Forsdyke D R
Department of Biochemistry, Queen's University, Kingston, Ontario, Canada K7L 3N6.
Bioinformatics. 2002 Jan;18(1):215-7. doi: 10.1093/bioinformatics/18.1.215.
The relative quantities of bases in DNA were determined chemically many years before sequencing technologies permitted direct counting of bases. Apparently unaware of the rich literature on the topic, bioinformaticists are today rediscovering the 'wheels' of Chargaff, Wyatt and other biochemists. It follows from Chargaff's second parity rule (%A = %T, %G = %C for single stranded DNA) that the symmetries observed for the two pairs of complementary mononucleotide bases, should also apply to the eight pairs of complementary dinucleotide bases, the thirty-two pairs of complementary trinucleotide bases, etc. This was made explicit by Prabhu in 1993 in a study of complete genomes and long genome segments from a wide range of taxa, and was rediscovered by Qi and Cuticchia in 2001 in a study of complete genomes. It follows from Chargaff's GC-rule (%GC tends to be uniform and species specific) that, within a species, oligonucleotides of the same GC% will be at approximately equal quantities in single stranded DNA. Thus, for example, while quantities of CAT and ATG (reverse complements) will be closely correlated because of both of the above Chargaff rules, CAT and GTA (forward complements) will show some correlation only because of the latter rule. The need for complete genomic sequences in bioinformatic analyses may have been somewhat overplayed.

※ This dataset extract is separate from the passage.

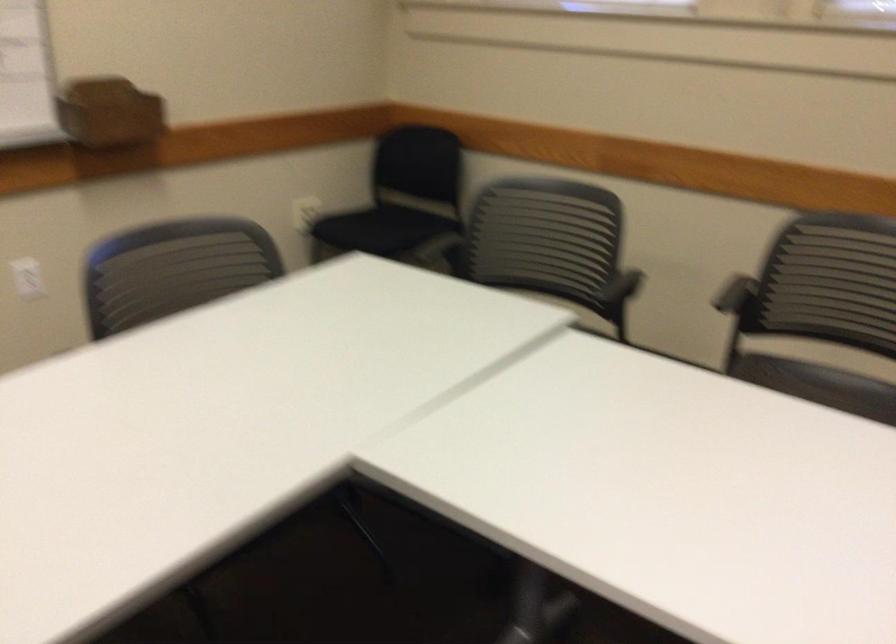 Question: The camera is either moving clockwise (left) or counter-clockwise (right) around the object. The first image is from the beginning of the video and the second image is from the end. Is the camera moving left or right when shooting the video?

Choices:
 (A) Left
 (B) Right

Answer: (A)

在测序技术能够直接对碱基进行计数的许多年前,人们就已经通过化学方法确定了DNA中碱基的相对数量。显然,生物信息学家们没有意识到关于这个主题的丰富文献,如今他们正在重新发现查加夫、怀亚特以及其他生物化学家的“成果”。根据查加夫的第二条互补规则(单链DNA中%A = %T,%G = %C),两对互补单核苷酸碱基所观察到的对称性,也应该适用于八对互补二核苷酸碱基、三十二对互补三核苷酸碱基等等。1993年,普拉布在对来自广泛分类群的完整基因组和长基因组片段进行研究时明确了这一点,2001年,齐和库蒂奇亚在对完整基因组的研究中也重新发现了这一点。根据查加夫的GC规则(%GC往往是一致的且具有物种特异性),在一个物种内,具有相同GC%的寡核苷酸在单链DNA中的数量将大致相等。因此,例如,由于上述两条查加夫规则,CAT和ATG(反向互补序列)的数量将密切相关,而CAT和GTA(正向互补序列)仅因为后一条规则才会显示出一定的相关性。在生物信息学分析中对完整基因组序列的需求可能有点被夸大了。